Tuesday, March 13, 2012

Views from Inside Syria

Still not sure what the deal is with this Tlass defection story. On the one hand it has "hoax" written all over it, on the other, and like most things to do with Syria, it is just about plausible. I've heard rumours that the regime is still at a total loss about how to deal with this situation, that they are still striking blindly about without any idea how to end all of this.

I was told by a source close to me that soldiers in Idlib are given three magazines a day and told to empty these into the crowds, otherwise they will be shot. The person who told my source is a close friend who is doing his military service in the Idlib area. That person was back in Damascus on leave, and he looked like he had lost much weight. He said that there are sectarian chants by protesters, and that, though he and his friends had once tried to explain that they are Sunni, but they had been attacked by mobs and had to fire back. The situation is very tense over there and he is at his wit's end. Morale is very poor.

On another note, the regime seems very keen to let young people leave the country. Many people who had been arrested by the regime for protesting were let through Damascus airport without any problems. It is like the regime wishes young people and to leave, in order to ease the pressure in some areas. Dubai is now said to be like a Damascus neighbourhood. This is all good and well, but it seems to contrast with the behaviour I've been told by another friend who said that on the bus to Jordan passengers are prevented from leaving, or hassled and insulted by the staff - some say these work for intelligence. One friend's aunt was insulted and told to go back to Homs and die there. His sister, a student at Qalamoun, was there when the Assad thugs attacked it and broke into the girl's dorms. She was also initially told that she cannot leave. When she mentioned that her family knows the Akhras family - which is true - she was told "I shit on you and the Akhras family". So from some I hear that the regime is letting people leave, from others it seems the country is turning into a massive prison.
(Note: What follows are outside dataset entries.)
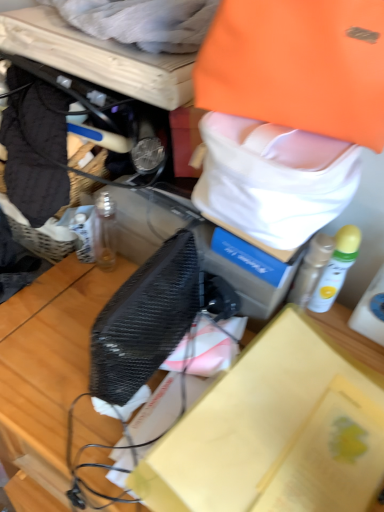 Question: Does white matte spray can at right, the 1th bottle in the right-to-left sequence, have a smaller size compared to orange fabric tote bag at upper right?

Choices:
 (A) no
 (B) yes

Answer: (B)

Question: From a real-world perspective, is white matte spray can at right, the 2th bottle when ordered from left to right, located beneath orange fabric tote bag at upper right?

Choices:
 (A) yes
 (B) no

Answer: (A)

Question: Are white matte spray can at right, the 1th bottle in the right-to-left sequence, and orange fabric tote bag at upper right beside each other?

Choices:
 (A) no
 (B) yes

Answer: (A)

Question: Can you confirm if white matte spray can at right, the 1th bottle in the right-to-left sequence, is positioned to the right of orange fabric tote bag at upper right?

Choices:
 (A) yes
 (B) no

Answer: (A)

Question: Is white matte spray can at right, the 2th bottle when ordered from left to right, shorter than orange fabric tote bag at upper right?

Choices:
 (A) yes
 (B) no

Answer: (B)

Question: From their relative heights in the image, would you say white cotton towel at upper center, which is counted as the 2th clothing, starting from the bottom, is taller or shorter than orange fabric tote bag at upper right?

Choices:
 (A) short
 (B) tall

Answer: (A)

Question: Considering their positions, is white cotton towel at upper center, placed as the 1th clothing when sorted from top to bottom, located in front of or behind orange fabric tote bag at upper right?

Choices:
 (A) behind
 (B) front

Answer: (A)

Question: Looking at their shapes, would you say white cotton towel at upper center, which ranks as the 1th clothing in left-to-right order, is wider or thinner than orange fabric tote bag at upper right?

Choices:
 (A) wide
 (B) thin

Answer: (B)

Question: Is point (170, 44) positioned closer to the camera than point (332, 197)?

Choices:
 (A) farther
 (B) closer

Answer: (A)

Question: In terms of width, does black mesh box at center look wider or thinner when compared to orange fabric tote bag at upper right?

Choices:
 (A) wide
 (B) thin

Answer: (A)

Question: Would you say black mesh box at center is inside or outside orange fabric tote bag at upper right?

Choices:
 (A) outside
 (B) inside

Answer: (A)

Question: Considering the relative positions of black mesh box at center and orange fabric tote bag at upper right in the image provided, is black mesh box at center to the left or to the right of orange fabric tote bag at upper right?

Choices:
 (A) left
 (B) right

Answer: (A)

Question: From the image's perspective, relative to orange fabric tote bag at upper right, is black mesh box at center above or below?

Choices:
 (A) above
 (B) below

Answer: (B)

Question: Considering the positions of orange fabric tote bag at upper right and black mesh box at center in the image, is orange fabric tote bag at upper right bigger or smaller than black mesh box at center?

Choices:
 (A) small
 (B) big

Answer: (B)

Question: From a real-world perspective, is orange fabric tote bag at upper right positioned above or below black mesh box at center?

Choices:
 (A) above
 (B) below

Answer: (A)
Also been told by a friend, whose family live in the Insha'at area of Homs - a very middle class and respectable neighbourhood - that their home has been destroyed by Assad's forces. He also tells me that families he knows have been robbed by the security services. They enter people's homes and pick the furniture that they want, then have it loaded into vans and taken off.




1 comment:

Anonymous said...

can you provide more details re sectarian chants? what are they and are they being chanted out of anger or has this sectarian beliefs been there before the revolution started?